不死美人[无限] 蜀七 5864 2024-06-30 09:59

  现在只剩八个人了。

  任务者们瘫坐在地上,他们还没从刚才发生的事中反应过来。

  在狭窄的通道中,他们根本不知道后面发生了什么,只能听见身后人的嘶吼,惨叫,凄厉的哭喊。

  正因为什么都没看到,才更加恐怖,脑子里充斥着各种诡异的幻想,越是想就越是恐惧。

  原本站在不远处草地上的村民都消失了。

  那里连个脚印都没留下,好像他们从没存在过。

  阳光洒在那片土地上,青色的草叶随风舒展摇曳,生机勃勃,诡异非常。

  梁舒蹲在地上,她双臂交叉,抱紧自己的肩膀,睁大了眼睛死死瞪着脚下的土地,她在昨天眼睁睁看着谢悠敏被拖走,结果今天她所在的组只剩她一个人了。

  冯钟和周哥都没能出来。

  明明他们是不得不凑成一组,但时间久了,一起经历的事多了,竟然真的生出了类似命运共同体的认同感。

  盲目的乐观终于消失了。

  梁舒的眼底满是血丝。

  其他人都死了,下一个是不是就轮到她?

  梁舒紧咬着下唇,把下唇咬得血肉模糊,缺的那根手指似乎一直在提醒她,她也逃不过去。

  她会死在这儿,再也出不去,甚至没人会知道她为什么而已,死前遭受了多大折磨。

  她的内心甚至冒出了一个声音——如果自我了断,痛苦就会马上停止。

  既然活着逃不开恐惧,不如用死亡来逃避。

  村民消失,但村长仍然站在所有人身后,他还是那副样子,背手弓腰。

  闲乘月若有所感,他转头朝村长看去,跟那双阴恻恻的眼睛对视了一秒。

  村长咧嘴朝闲乘月笑了笑,露出一口泛黑的黄牙。

  “我过去问问他。”闲乘月朝村长走去。

  闲乘月在离开前朝山坡下的河流看了一眼,他的视力很好,能够看到挂在河边的竹编鱼篓。

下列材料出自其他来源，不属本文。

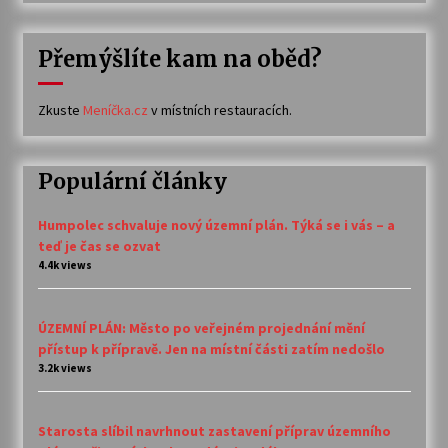
Přemýšlíte kam na oběd?
Zkuste
Meníčka.cz
v místních restauracích.
Populární články
Humpolec schvaluje nový územní plán. Týká se i vás – a
teď je čas se ozvat
4.4k views
ÚZEMNÍ PLÁN: Město po veřejném projednání mění
přístup k přípravě. Jen na místní části zatím nedošlo
3.2k views
Starosta slíbil navrhnout zastavení příprav územního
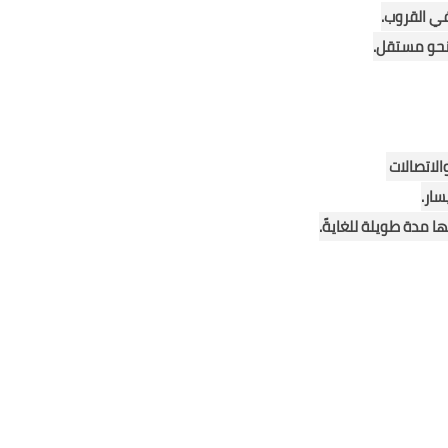
ي القروب.
نحو مستقل.
الاتصالات
سار.
 مدة طويلة للغايةً.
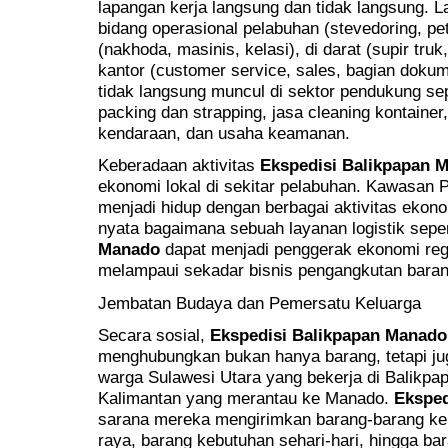
lapangan kerja langsung dan tidak langsung. La
bidang operasional pelabuhan (stevedoring, pe
(nakhoda, masinis, kelasi), di darat (supir tru
kantor (customer service, sales, bagian doku
tidak langsung muncul di sektor pendukung sep
packing dan strapping, jasa cleaning kontain
kendaraan, dan usaha keamanan.
Keberadaan aktivitas
Ekspedisi Balikpapan 
ekonomi lokal di sekitar pelabuhan. Kawasan 
menjadi hidup dengan berbagai aktivitas ekono
nyata bagaimana sebuah layanan logistik sepe
Manado
dapat menjadi penggerak ekonomi regio
melampaui sekadar bisnis pengangkutan baran
Jembatan Budaya dan Pemersatu Keluarga
Secara sosial,
Ekspedisi Balikpapan Manado
menghubungkan bukan hanya barang, tetapi ju
warga Sulawesi Utara yang bekerja di Balikpa
Kalimantan yang merantau ke Manado.
Eksped
sarana mereka mengirimkan barang-barang ke k
raya, barang kebutuhan sehari-hari, hingga ba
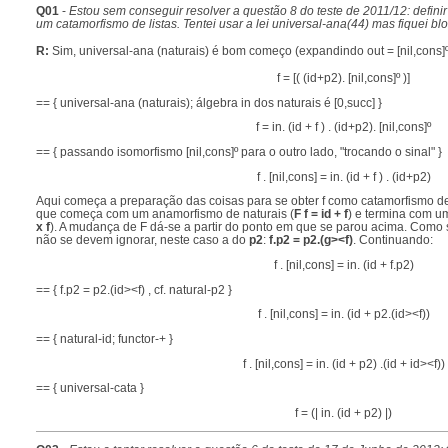
Q01
-
Estou sem conseguir resolver a questão 8 do teste de 2011/12: defin
um catamorfismo de listas. Tentei usar a lei universal-ana(44) mas fiquei b
R:
Sim, universal-ana (naturais) é bom começo (expandindo out = [nil,cons]º
f = [( (id+p2). [nil,cons]º )]
== { universal-ana (naturais); álgebra in dos naturais é [0,succ] }
f = in. (id + f ) . (id+p2). [nil,cons]º
== { passando isomorfismo [nil,cons]º para o outro lado, "trocando o sinal" }
f . [nil,cons] = in. (id + f ) . (id+p2)
Aqui começa a preparação das coisas para se obter f como catamorfismo de l
que começa com um anamorfismo de naturais (
F f = id + f
) e termina com um
x f
). A mudança de F dá-se a partir do ponto em que se parou acima. Como 
não se devem ignorar, neste caso a do
p2
:
f.p2 = p2.(g><f)
. Continuando:
f . [nil,cons] = in. (id + f.p2)
== { f.p2 = p2.(id><f) , cf. natural-p2 }
f . [nil,cons] = in. (id + p2.(id><f))
== { natural-id; functor-+ }
f . [nil,cons] = in. (id + p2) .(id + id><f))
== { universal-cata }
f = (| in. (id + p2) |)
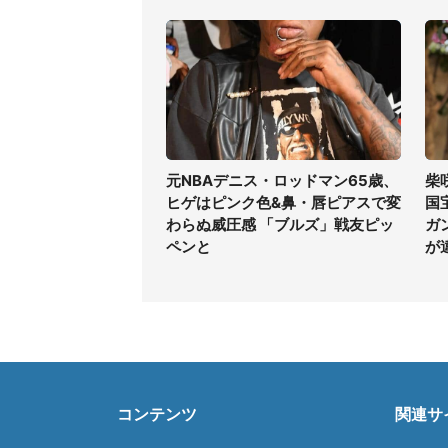
元NBAデニス・ロッドマン65歳、
柴
ヒゲはピンク色&鼻・唇ピアスで変
国
わらぬ威圧感 「ブルズ」戦友ピッ
ガ
ペンと
が
コンテンツ
関連サ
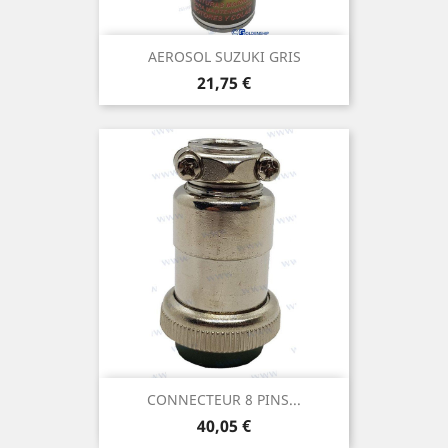
AEROSOL SUZUKI GRIS
Prix
21,75 €
CONNECTEUR 8 PINS...
Prix
40,05 €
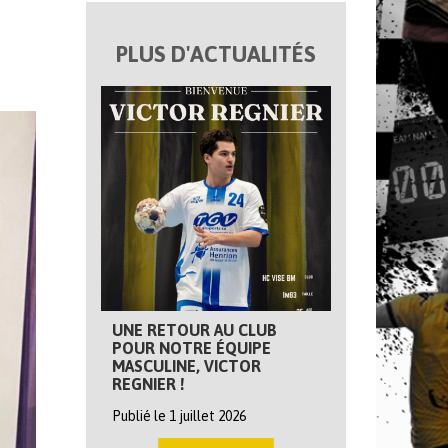
PLUS D'ACTUALITÉS
UNE RETOUR AU CLUB
POUR NOTRE ÉQUIPE
MASCULINE, VICTOR
REGNIER !
Publié le 1 juillet 2026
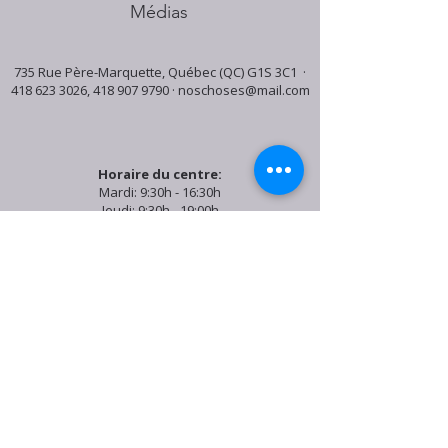
Médias
735 Rue Père-Marquette, Québec (QC) G1S 3C1 ·
418 623 3026
,
418 907 9790
·
noschoses@mail.com
Horaire du centre:
Mardi: 9:30h - 16:30h
Jeudi: 9:30h - 19:00h
Samedi: 9:30h - 15:30h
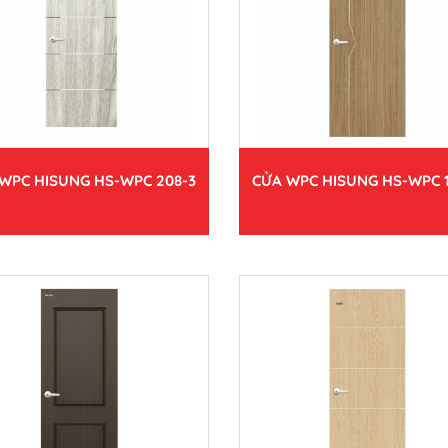
WPC HISUNG HS-WPC 208-3
CỬA WPC HISUNG HS-WPC 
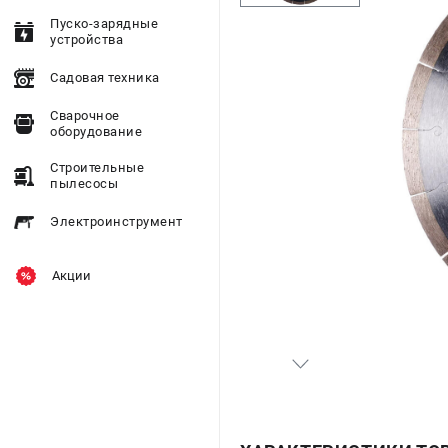
Пуско-зарядные
устройства
Садовая техника
Сварочное
оборудование
Строительные
пылесосы
Электроинструмент
Акции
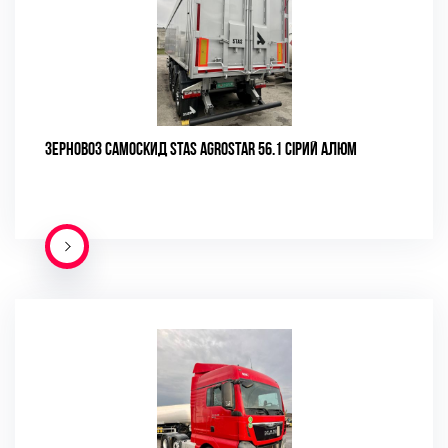
ЗЕРНОВОЗ САМОСКИД STAS AGROSTAR 56.1 СІРИЙ АЛЮМ
ПОДРОБНЕЕ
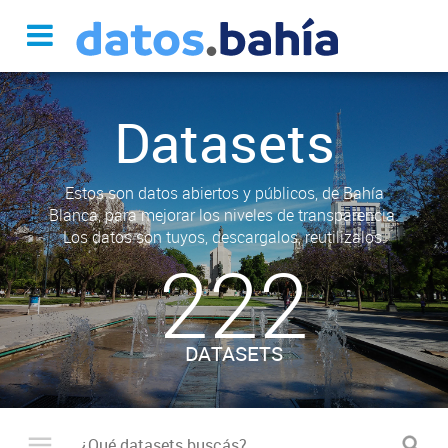
Datasets
Estos son datos abiertos y públicos, de Bahía
Blanca, para mejorar los niveles de transparencia.
Los datos son tuyos, descargalos, reutilizalos.
222
DATASETS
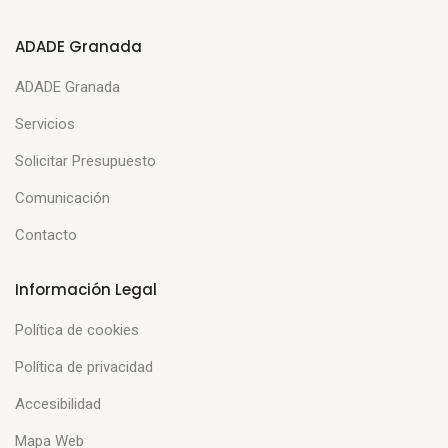
ADADE Granada
ADADE Granada
Servicios
Solicitar Presupuesto
Comunicación
Contacto
Información Legal
Política de cookies
Política de privacidad
Accesibilidad
Mapa Web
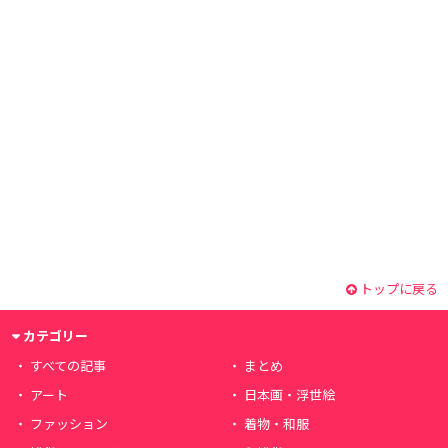
トップに戻る
カテゴリー
すべての記事
まとめ
アート
日本画・浮世絵
ファッション
着物・和服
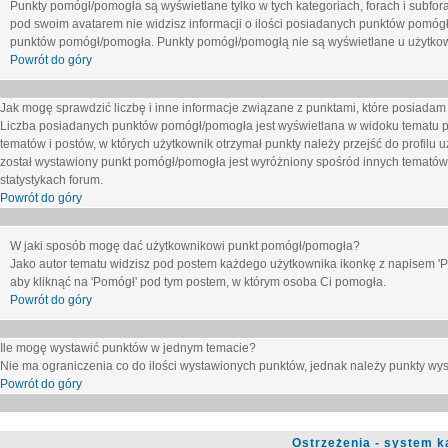
Punkty pomógł/pomogła są wyświetlane tylko w tych kategoriach, forach i subfor
pod swoim avatarem nie widzisz informacji o ilości posiadanych punktów pomógł
punktów pomógł/pomogła. Punkty pomógł/pomogłą nie są wyświetlane u użytkown
Powrót do góry
Jak mogę sprawdzić liczbę i inne informacje związane z punktami, które posiadam j
Liczba posiadanych punktów pomógł/pomogła jest wyświetlana w widoku tematu p
tematów i postów, w których użytkownik otrzymał punkty należy przejść do profilu u
został wystawiony punkt pomógł/pomogła jest wyróżniony spośród innych tematów 
statystykach forum.
Powrót do góry
W jaki sposób mogę dać użytkownikowi punkt pomógł/pomogła?
Jako autor tematu widzisz pod postem każdego użytkownika ikonkę z napisem 'Pom
aby kliknąć na 'Pomógł' pod tym postem, w którym osoba Ci pomogła.
Powrót do góry
Ile mogę wystawić punktów w jednym temacie?
Nie ma ograniczenia co do ilości wystawionych punktów, jednak należy punkty wyst
Powrót do góry
Ostrzeżenia - system k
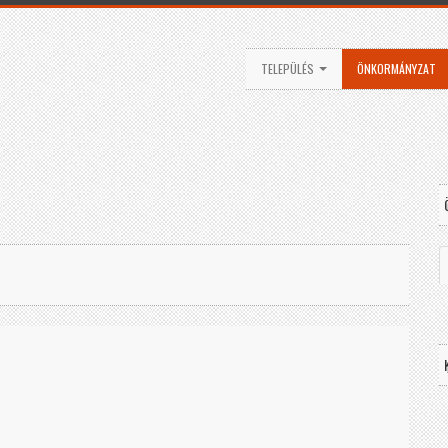
TELEPÜLÉS
ÖNKORMÁNYZAT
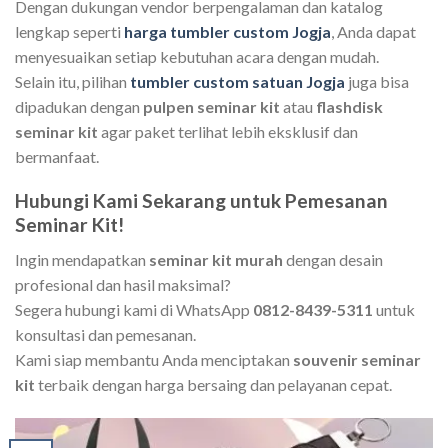
Dengan dukungan vendor berpengalaman dan katalog
lengkap seperti
harga tumbler custom Jogja
, Anda dapat
menyesuaikan setiap kebutuhan acara dengan mudah.
Selain itu, pilihan
tumbler custom satuan Jogja
juga bisa
dipadukan dengan
pulpen seminar kit
atau
flashdisk
seminar kit
agar paket terlihat lebih eksklusif dan
bermanfaat.
Hubungi Kami Sekarang untuk Pemesanan
Seminar Kit!
Ingin mendapatkan
seminar kit murah
dengan desain
profesional dan hasil maksimal?
Segera hubungi kami di WhatsApp
0812-8439-5311
untuk
konsultasi dan pemesanan.
Kami siap membantu Anda menciptakan
souvenir seminar
kit
terbaik dengan harga bersaing dan pelayanan cepat.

  宿砚和陈炜一起看着闲乘月的背影,两人收回目光的时候正好和对方的目光相触。

  陈炜笑了一声:“你运气可真好。”

  这话像是感叹,又像是嘲讽。

  “是啊,我运气好。”宿砚也不否认,他低着头,陈炜看不清宿砚的表情。

  宿砚的眼睛眯了起来,在陈炜看不见的角度,他的眸光像蛇一样阴狠冰冷,但当他抬起头来时,嘴角就已经带上了温和的笑:“陈先生运气也不差,闲哥挺照顾你的。”

  陈炜看了眼宿砚。

  他能跟着闲乘月,是他哥用命换来的。

  宿砚凭什么?

  况且宿砚也帮不上忙,新手,既没有经验,跟闲乘月也没有默契,什么都不懂。

  真就只是运气好而已。

  下次要是没有闲乘月……

  陈炜笑了一声,心里舒服了许多。

  已经走到村长面前的闲乘月不知道陈炜和宿砚的口角官司,他比村长高不少,村长老了又弓着腰,原本就一般的身高缩了水,矮得只能让人俯视。

  可村长的气势却不矮,当了几乎一辈子村长,他已经习惯了说一不二,明明只能仰着头看人,却总是能显出高人一等的模样来。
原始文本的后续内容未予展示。